BTW: I would use beinstall.sh(8) and bectl(8) for the Boot Environment. It is a nice tool and could be intergrated with freebsd-update ( as long as this is still available )

 

[Alain De Vos]

I have

kern.geom.label.disk_ident.enable="0"
kern.geom.label.gptid.enable="0"
kern.geom.label.ufsid.enable="0"

 

[Deleted member 43773]

When you replace a disk in a raidz, it needs to have exact the same size.

Yupp!
ZFS = independency of hardware raid-controllers.

I checked it out a couple of years ago myself.
You may exchange disks by the number the pool can cope with at a time.
Exact copies of the partition tables and partition sizes, of course, but different, larger disks.
Once all disks are changed you may enlarge the partitions, voilá, disks changed, pool enlarged.

Another way would be to add new disks to a pool,
once they are part of the pool (resilvering was done)
you may detach the old ones.

As long as you don't use fewer disks as the pool's raid-type minimum requires
or don't shrink your pool, some things are possible with zfs.

 

[Peacekeeper2000]

I have

kern.geom.label.ufsid.enable="0"

To my mind, this line is not needed for zfs handling, but

Yepp, it is a possibility to take larger disks and size them down to the size of the other disks in a raidz, but I think this is also only possible with partitioned disks ( so you need pre-work with gpart, gpt and partions) . Growing a raidz with disks and exchange the disks is at least at home a challenge: Most NAS have max. 4 drive slots and they are normal not hot-swap. So such a disk change procedure is a bit time consuming - but makeable. My solution was a second (newer) server and - while the old ist still running - building up the next-generation system with "bigger" disks. So one system is now under 12.x while the new is under 13.1 and I am using zfs send/recv to keep the essential data in sync.

 

[Jose]

I haven't had to upgrade a zpool yet. I used an external storage enclosure when I wanted to upgrade my LVM/md mess in Linux.
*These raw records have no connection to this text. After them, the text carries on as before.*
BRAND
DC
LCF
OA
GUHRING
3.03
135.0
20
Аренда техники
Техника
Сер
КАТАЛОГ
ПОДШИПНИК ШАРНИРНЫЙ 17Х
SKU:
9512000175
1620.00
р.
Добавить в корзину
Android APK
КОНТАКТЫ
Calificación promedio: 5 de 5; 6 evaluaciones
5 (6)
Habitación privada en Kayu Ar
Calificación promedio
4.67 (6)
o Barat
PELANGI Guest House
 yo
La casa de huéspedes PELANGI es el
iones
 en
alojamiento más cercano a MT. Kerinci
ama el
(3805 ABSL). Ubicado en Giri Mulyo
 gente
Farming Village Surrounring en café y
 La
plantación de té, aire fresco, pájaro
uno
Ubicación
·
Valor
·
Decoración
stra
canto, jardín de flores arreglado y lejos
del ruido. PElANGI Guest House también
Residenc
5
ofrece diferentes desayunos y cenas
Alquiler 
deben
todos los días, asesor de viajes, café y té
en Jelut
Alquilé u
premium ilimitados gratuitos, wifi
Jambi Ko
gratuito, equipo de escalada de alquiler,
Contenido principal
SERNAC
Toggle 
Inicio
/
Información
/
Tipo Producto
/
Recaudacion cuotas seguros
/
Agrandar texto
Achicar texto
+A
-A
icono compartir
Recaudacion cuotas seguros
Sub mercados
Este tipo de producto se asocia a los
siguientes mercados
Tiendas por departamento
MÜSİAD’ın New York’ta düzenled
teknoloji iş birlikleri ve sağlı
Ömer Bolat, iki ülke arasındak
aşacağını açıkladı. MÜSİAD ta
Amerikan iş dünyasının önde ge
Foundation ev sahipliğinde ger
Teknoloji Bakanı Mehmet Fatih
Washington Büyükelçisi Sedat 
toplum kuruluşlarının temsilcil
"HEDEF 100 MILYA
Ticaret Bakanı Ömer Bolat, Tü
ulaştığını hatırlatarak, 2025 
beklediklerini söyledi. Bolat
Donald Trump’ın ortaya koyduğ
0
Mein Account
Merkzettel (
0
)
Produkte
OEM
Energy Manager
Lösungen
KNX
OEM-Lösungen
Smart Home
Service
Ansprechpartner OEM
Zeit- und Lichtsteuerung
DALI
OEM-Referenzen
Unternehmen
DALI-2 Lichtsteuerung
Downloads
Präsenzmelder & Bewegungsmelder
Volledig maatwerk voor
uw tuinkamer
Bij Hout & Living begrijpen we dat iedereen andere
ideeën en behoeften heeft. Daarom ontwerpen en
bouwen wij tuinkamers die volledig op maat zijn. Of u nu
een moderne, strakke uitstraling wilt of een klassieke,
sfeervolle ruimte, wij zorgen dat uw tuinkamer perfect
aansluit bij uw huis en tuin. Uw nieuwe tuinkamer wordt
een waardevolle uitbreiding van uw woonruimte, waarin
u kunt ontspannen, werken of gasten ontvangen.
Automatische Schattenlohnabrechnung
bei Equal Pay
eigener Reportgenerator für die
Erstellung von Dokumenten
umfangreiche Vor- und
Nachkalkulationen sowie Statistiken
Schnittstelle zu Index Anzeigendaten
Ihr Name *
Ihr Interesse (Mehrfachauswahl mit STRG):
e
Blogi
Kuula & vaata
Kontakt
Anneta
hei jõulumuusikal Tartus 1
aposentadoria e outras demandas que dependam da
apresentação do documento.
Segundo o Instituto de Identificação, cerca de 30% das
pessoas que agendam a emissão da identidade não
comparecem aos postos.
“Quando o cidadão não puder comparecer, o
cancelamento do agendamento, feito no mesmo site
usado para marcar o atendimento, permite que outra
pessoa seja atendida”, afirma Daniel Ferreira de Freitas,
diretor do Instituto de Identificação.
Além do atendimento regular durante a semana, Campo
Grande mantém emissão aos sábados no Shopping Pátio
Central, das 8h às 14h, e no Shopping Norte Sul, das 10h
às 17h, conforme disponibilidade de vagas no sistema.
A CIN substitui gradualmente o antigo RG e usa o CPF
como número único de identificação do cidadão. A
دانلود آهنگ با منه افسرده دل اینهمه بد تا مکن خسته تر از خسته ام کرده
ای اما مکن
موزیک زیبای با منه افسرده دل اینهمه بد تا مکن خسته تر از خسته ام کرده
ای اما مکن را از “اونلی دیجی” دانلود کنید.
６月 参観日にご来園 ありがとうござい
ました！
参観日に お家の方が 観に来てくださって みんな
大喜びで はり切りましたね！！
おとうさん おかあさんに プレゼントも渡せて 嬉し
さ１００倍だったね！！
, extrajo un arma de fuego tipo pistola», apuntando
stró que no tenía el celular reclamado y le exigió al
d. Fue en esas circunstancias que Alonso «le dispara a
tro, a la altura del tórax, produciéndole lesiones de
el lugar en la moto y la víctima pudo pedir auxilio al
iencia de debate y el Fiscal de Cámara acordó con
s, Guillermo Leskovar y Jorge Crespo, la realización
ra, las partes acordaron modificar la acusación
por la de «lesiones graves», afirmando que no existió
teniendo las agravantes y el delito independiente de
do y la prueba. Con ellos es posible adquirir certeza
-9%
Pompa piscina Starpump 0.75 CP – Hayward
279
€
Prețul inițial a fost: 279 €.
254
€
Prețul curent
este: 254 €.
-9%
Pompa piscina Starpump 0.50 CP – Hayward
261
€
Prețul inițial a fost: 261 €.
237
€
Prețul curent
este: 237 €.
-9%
I gotta finish decommissioning that thing...

 

[mer]

Exact copies of the partition tables and partition sizes, of course, but different, larger disks.
Once all disks are changed you may enlarge the partitions, voilá, disks changed, pool enlarged.

Actually you can swap in larger, initially the smaller size is used, when all the devices are replaced with larger ZFS will automatically expand (there may be a property needing to be set).
I did this, initially started with a mirror of 1TB disks, swapped in a 3TB for one of them (partitioned as a 3TB or close to it), let it resilver, swapped in a 3TB for the other 1TB device, let it resilver, automagically my mirror went from 1TB to 3TB.
After swapping the first device, the mirror was still a 1TB mirror, the new device was using only 1TB.